Bunt usually saved his reading of the South China Morning Post for his second cup of tea, after Cheung left, but today—untypically—he opened the paper. He skimmed the world news, skipped the Hand-over news, and settled on crime, which was always unusual and sometimes gripping. Of a page of violent stories, one caught his eye: a man in jail for assaulting his wife was bringing a case against the poor woman because she had refused to sell the family house. TWo thi
ngs interested Bunt about the story. The first was the audacity of the man in suing his wife—his victim; the second was the crime itself. He had accused her of adultery and demanded she leave him. You must leave, but your face belongs to me, the man had said, and he had bound her with his neckties and poured acid on her face. I will take your face away. The burns were so gruesome that she had been unable to get a job, and she needed the house. She had two children. The violent acid-throwing husband wanted the profit from his half of the house. Seriously disfigured, the story said. Bunt wondered what she looked like.
"Excuse me, sir."
Bunt was so startled that for an instant he saw the villain from the newspaper story at his office door.

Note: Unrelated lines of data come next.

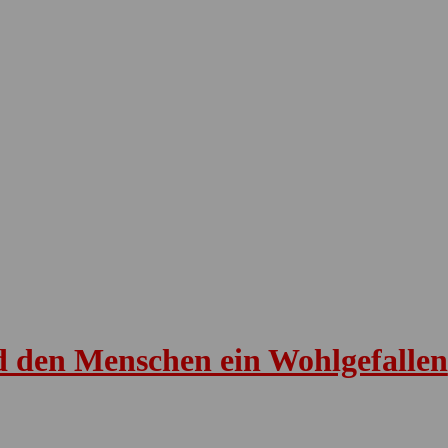
d den Menschen ein Wohlgefallen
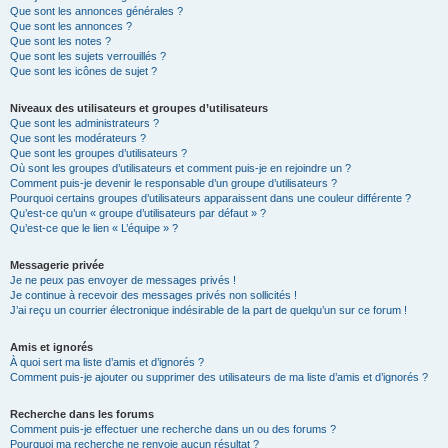
Que sont les annonces générales ?
Que sont les annonces ?
Que sont les notes ?
Que sont les sujets verrouillés ?
Que sont les icônes de sujet ?
Niveaux des utilisateurs et groupes d’utilisateurs
Que sont les administrateurs ?
Que sont les modérateurs ?
Que sont les groupes d’utilisateurs ?
Où sont les groupes d’utilisateurs et comment puis-je en rejoindre un ?
Comment puis-je devenir le responsable d’un groupe d’utilisateurs ?
Pourquoi certains groupes d’utilisateurs apparaissent dans une couleur différente ?
Qu’est-ce qu’un « groupe d’utilisateurs par défaut » ?
Qu’est-ce que le lien « L’équipe » ?
Messagerie privée
Je ne peux pas envoyer de messages privés !
Je continue à recevoir des messages privés non sollicités !
J’ai reçu un courrier électronique indésirable de la part de quelqu’un sur ce forum !
Amis et ignorés
À quoi sert ma liste d’amis et d’ignorés ?
Comment puis-je ajouter ou supprimer des utilisateurs de ma liste d’amis et d’ignorés ?
Recherche dans les forums
Comment puis-je effectuer une recherche dans un ou des forums ?
Pourquoi ma recherche ne renvoie aucun résultat ?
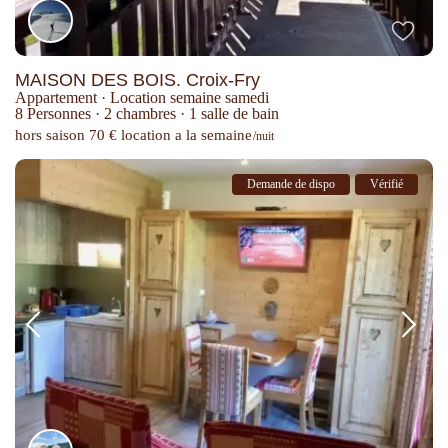
MAISON DES BOIS. Croix-Fry
Appartement
·
Location semaine samedi
8 Personnes
·
2 chambres
·
1 salle de bain
hors saison 70 € location a la semaine
/nuit
Demande de dispo
Vérifié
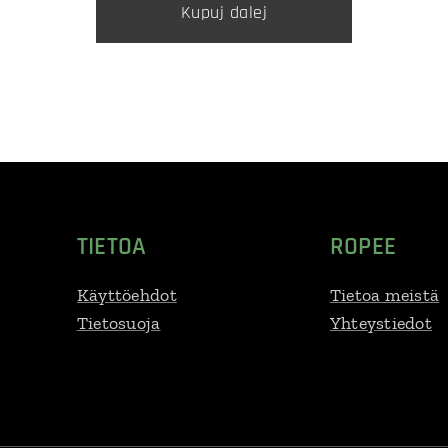
Kupuj dalej
TIETOA
ROPEE
Käyttöehdot
Tietoa meistä
Tietosuoja
Yhteystiedot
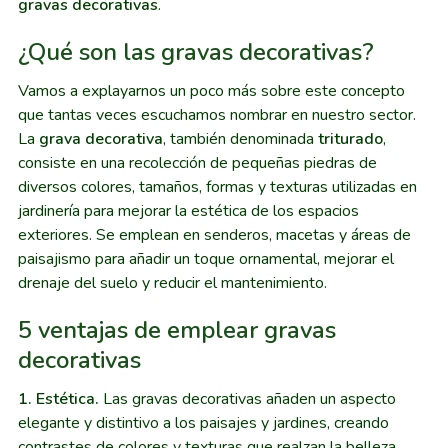
gravas decorativas
.
¿Qué son las gravas decorativas?
Vamos a explayarnos un poco más sobre este concepto
que tantas veces escuchamos nombrar en nuestro sector.
La
grava decorativa
, también denominada
triturado
,
consiste en una recolección de pequeñas piedras de
diversos colores, tamaños, formas y texturas utilizadas en
jardinería para mejorar la estética de los espacios
exteriores. Se emplean en senderos, macetas y áreas de
paisajismo para añadir un toque ornamental, mejorar el
drenaje del suelo y reducir el mantenimiento.
5 ventajas de emplear gravas
decorativas
1. Estética.
Las gravas decorativas añaden un aspecto
elegante y distintivo a los paisajes y jardines, creando
contrastes de colores y texturas que realzan la belleza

But it was Mr. Cheung, jerking his head and grunting, his way of saying sorry.
"The train was late."
"What train?"
Cheung lived in Kowloon Tong.
"This morning I went to China," Mr. Cheung said.
"Fancy that."
To wake up and travel to the People's Republic of China and return before ten the same morning seemed foolish. Bunt told himself that such a journey was so pointless he would not inquire further into the absurdity.
Licking his thumb, Mr. Cheung worked his way through a clipboard of orders, and only when he looked up did he realize that Bunt was still staring at him, wondering about the China trip.